One current focus of our research is the realization of tunable photonic building blocks, which exploit the flexibility of different polymers and elastomers. First key experiments have been already performed. A new type of whispering gallery resonator, the so-called split-disk resonator has been developed to achieve the tunability of resonant modes over a wide spectral range. This tunability arises from the reversible deformation of the elastomer substrate which affects the size of the gap between two opposite half-disks. Furthermore, such elastomer substrates have been used to realize photonic molecules from up to three goblet-type resonators with flexible and tunable coupling.
Future experiments will study the fabrication and characterization of larger arrays of coupled resonators as well as of hybrid (gaining/absorbing) photonic molecules.
Tunable photonics based on liquid crystal elastomers
Besides using mechanically deformable elastomer substrates, our research group also exploits the properties of liquid crystal elastomers (LCE) for the realization of tunable photonic building blocks.

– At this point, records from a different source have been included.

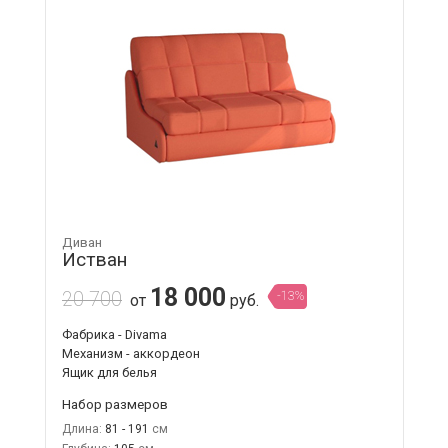
Диван
Истван
18 000
20 700
-13%
от
руб.
Фабрика - Divama
Механизм - аккордеон
Ящик для белья
Набор размеров
Длина:
81 - 191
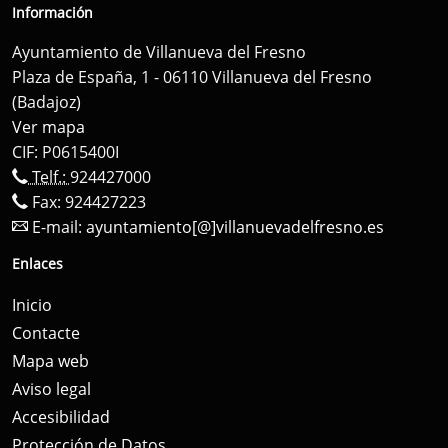
Información
Ayuntamiento de Villanueva del Fresno
Plaza de España, 1 - 06110 Villanueva del Fresno
(Badajoz)
Ver mapa
CIF: P0615400I
Telf.:
924427000
Fax: 924427223
E-mail:
ayuntamiento[@]villanuevadelfresno.es
Enlaces
Inicio
Contacte
Mapa web
Aviso legal
Accesibilidad
Protección de Datos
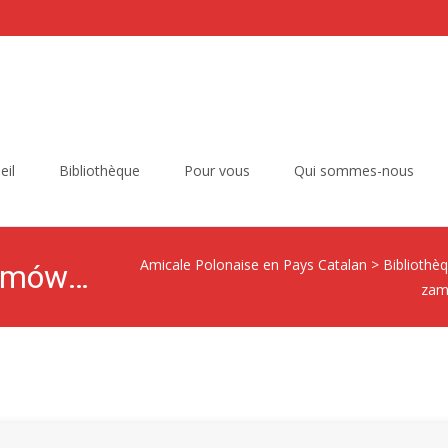
eil
Bibliothèque
Pour vous
Qui sommes-nous
Amicale Polonaise en Pays Catalan
>
Bibliothè
Nieśmiertelność na zamówienie
zam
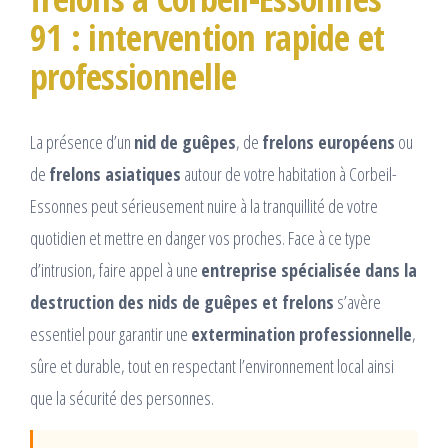
91 : intervention rapide et
professionnelle
La présence d’un
nid de guêpes
, de
frelons européens
ou
de
frelons asiatiques
autour de votre habitation à Corbeil-
Essonnes peut sérieusement nuire à la tranquillité de votre
quotidien et mettre en danger vos proches. Face à ce type
d’intrusion, faire appel à une
entreprise spécialisée dans la
destruction des nids de guêpes et frelons
s’avère
essentiel pour garantir une
extermination professionnelle
,
sûre et durable, tout en respectant l’environnement local ainsi
que la sécurité des personnes.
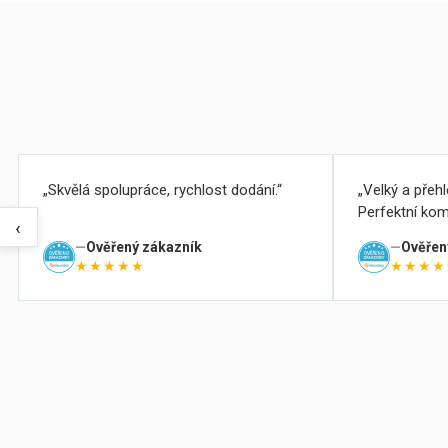
Skvělá spolupráce, rychlost dodání.
Velký a přeh
Perfektní kom
‹
Ověřený zákazník
Ověřen
★★★★★
★★★★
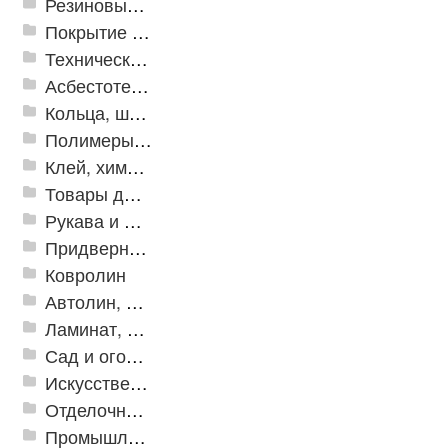
Резиновые и ПВХ дорожки
Покрытие из резиновой крошки
Техническая резина
Асбестотехнические и теплоизоляционные материалы
Кольца, шайбы, манжеты
Полимеры и пластики
Клей, химия, сопутствующие товары
Товары для дома
Рукава и шланги промышленные
Придверные решетки
Ковролин
Автолин, Транслин, Линолеум
Ламинат, Кварцвиниловая плитка SPC
Сад и огород
Искусственная трава
Отделочные профили
Промышленный текстиль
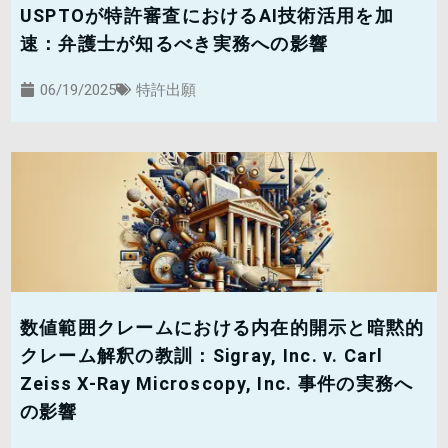
USPTOが特許審査におけるAI技術活用を加
速：弁護士が知るべき実務への影響
06/19/2025
特許出願
数値範囲クレームにおける内在的開示と暗黙的
クレーム解釈の教訓：Sigray, Inc. v. Carl
Zeiss X-Ray Microscopy, Inc. 事件の実務へ
の影響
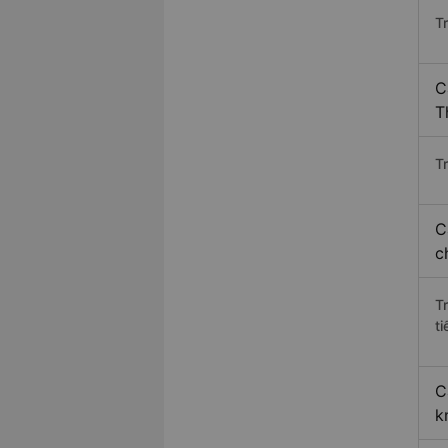
T
C
T
Tr
C
c
T
ti
C
k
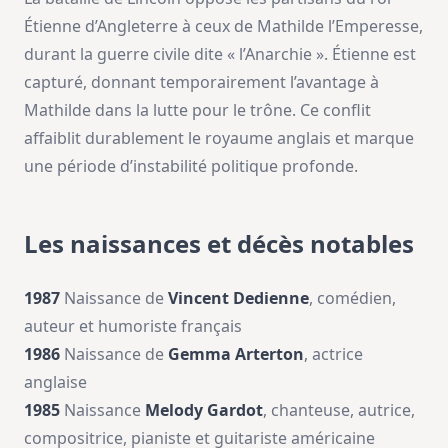
Étienne d’Angleterre à ceux de Mathilde l’Emperesse,
durant la guerre civile dite « l’Anarchie ». Étienne est
capturé, donnant temporairement l’avantage à
Mathilde dans la lutte pour le trône. Ce conflit
affaiblit durablement le royaume anglais et marque
une période d’instabilité politique profonde.
Les naissances et décès notables
1987
Naissance de
Vincent Dedienne
, comédien,
auteur et humoriste français
1986
Naissance de
Gemma Arterton
, actrice
anglaise
1985
Naissance
Melody Gardot
, chanteuse, autrice,
compositrice, pianiste et guitariste américaine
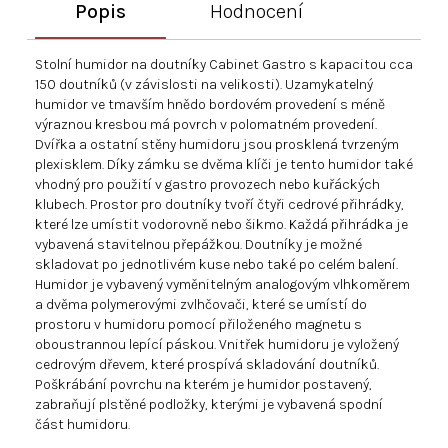
Popis
Hodnocení
Stolní humidor na doutníky Cabinet Gastro s kapacitou cca
150 doutníků (v závislosti na velikosti). Uzamykatelný
humidor ve tmavším hnědo bordovém provedení s méně
výraznou kresbou má povrch v polomatném provedení.
Dvířka a ostatní stěny humidoru jsou prosklená tvrzeným
plexisklem. Díky zámku se dvěma klíči je tento humidor také
vhodný pro použití v gastro provozech nebo kuřáckých
klubech. Prostor pro doutníky tvoří čtyři cedrové přihrádky,
které lze umístit vodorovně nebo šikmo. Každá přihrádka je
vybavená stavitelnou přepážkou. Doutníky je možné
skladovat po jednotlivém kuse nebo také po celém balení.
Humidor je vybavený vyměnitelným analogovým vlhkoměrem
a dvěma polymerovými zvlhčovači, které se umístí do
prostoru v humidoru pomocí přiloženého magnetu s
oboustrannou lepící páskou. Vnitřek humidoru je vyložený
cedrovým dřevem, které prospívá skladování doutníků.
Poškrábání povrchu na kterém je humidor postavený,
zabraňují plstěné podložky, kterými je vybavená spodní
část humidoru.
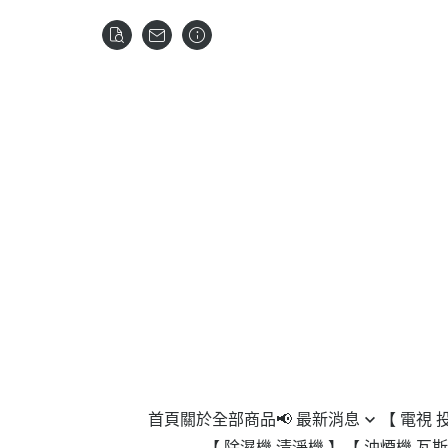
首頁
關於
全部商品
📢 最新消息
【 電視 
【 除濕機 清淨機 】
【 油煙機 瓦斯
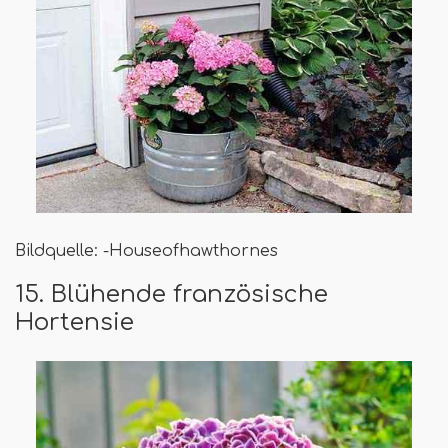
Bildquelle: -Houseofhawthornes
15. Blühende französische
Hortensie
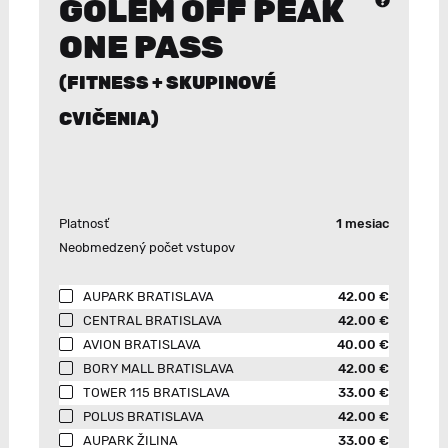
GOLEM OFF PEAK
ONE PASS
(FITNESS + SKUPINOVÉ
CVIČENIA)
Platnosť
1 mesiac
Neobmedzený počet vstupov
AUPARK BRATISLAVA
42.00 €
CENTRAL BRATISLAVA
42.00 €
AVION BRATISLAVA
40.00 €
BORY MALL BRATISLAVA
42.00 €
TOWER 115 BRATISLAVA
33.00 €
POLUS BRATISLAVA
42.00 €
AUPARK ŽILINA
33.00 €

At relatively low temperatures liquid crystal elastomers undergo a transition from a state, where the mesogens show nematic alignment, towards a disordered isotropic phase. This transition is accompanied by a fully reversible change in dimension and thus of the optical properties of photonic elements.
LCE can serve as substrate material for whispering gallery resonators allowing precise tuning of inter-cavity gaps by a change in temperature. As a first step a reversible change of the gap depending on the intensity of laser illumination has been was shown recently. In future experiments we aim at observing tunable coupling between several resonators.
Furthermore resonators purely made from LCEs were produced. With this approach, the temperature dependent nature of the material can be used to tune the resonance wavelength of the resonators. An intended tuning of the resonance wavelength by more than one free spectral range has been demonstrated.
Hybrid plasmonic-photonic whispering gallery resonators
Another focus of our current research on optical whispering gallery resonators is on the intentional enhancement of light-matter interaction. A strong light-matter interaction hereby requires high quality factors and small mode volumes.
While the quality factors of dielectric whispering gallery resonators are very high, their modal volumes are rather large compared to those of plasmonic nanostructures. Thus, a possible strategy to boost light-matter interaction is seen in combining the high quality factors of dielectric resonators with the ability of plasmonic structures to squeeze light down to sub-wavelength dimensions. The advantages of both worlds have been successfully combined in a silver-coated whispering gallery resonator with wedge-like geometry. Besides purely photonic modes, which are localized more in the interior of the resonator, this newly developed resonator type supports also plasmonic modes, which are localized at the interface between the dielectric and the metal. Of special interest for most applications are so called hybrid modes, which arise from the hybridization of photonic and plasmonic modes and are also supported by this kind of resonators. These modes combine the advantages of photonic and plasmonic modes, e. g., the high quality factors associated with photonic modes and the small mode volumes associated with plasmonic modes.